AI-based Multilayer OCT Segmentation Model For Macular Edema

Justin Bitner, Rachel Linderman, Aadhi Balasubramanian, Madeline Pflasterer-Jennerjohn, Jeong W. Pak, Robert Slater, Roomasa Channa, Lucas Maakested, Barbara A. Blodi, Amitha Domalpally
Abstract
Purpose: To train and assess an artificial intelligence (AI)-based OCT segmentation with the ability to segment 6 different layer edges. This created 5 different retinal thickness layers that are commonly requested for macular edema (ME) clinical trials.

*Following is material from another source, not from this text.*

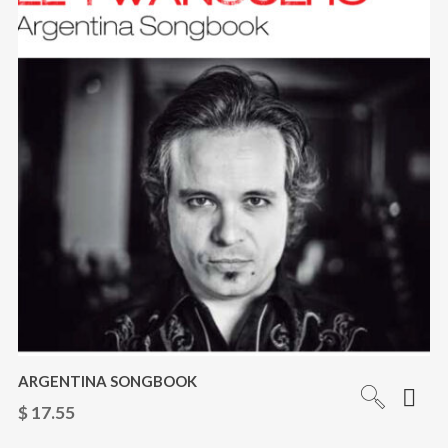
ARGENTINA SONGBOOK
$
17.55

Methods: Using volumetric macular OCT scans from the WRC training library, a 2D nnSAM model was trained to segment the inner limiting membrane (ILM), bottom of the retinal nerve fiber layer (RNFL), the top of the outer plexiform layer (OPL), ellipsoid zone (EZ), retinal pigment epithelium layer (RPE), and Bruch’s membrane (BM). 970 b-scans from 10 OCTs without retinal disease and 873 b-scans from 9 OCTs with ME were used as the training set. All b-scans were segmented in the Heidelberg Spectralis software and the segmentation was reviewed by trained reading center graders for accuracy. A custom application was created to view both the grader annotations and the AI annotations to assess for accuracy at a b-scan level. Thirty-nine volumetric OCT scans from the Month 1 from the Study of Comparative Treatments for Retinal Vein Occlusion 2 (SCORE2) clinical trial (NCT01969708) were used as the external test set. Accuracy was assessed using average retinal thickness in each of the ETDRS sectors as well as DICE for each retinal layer between the AI and the grader annotations.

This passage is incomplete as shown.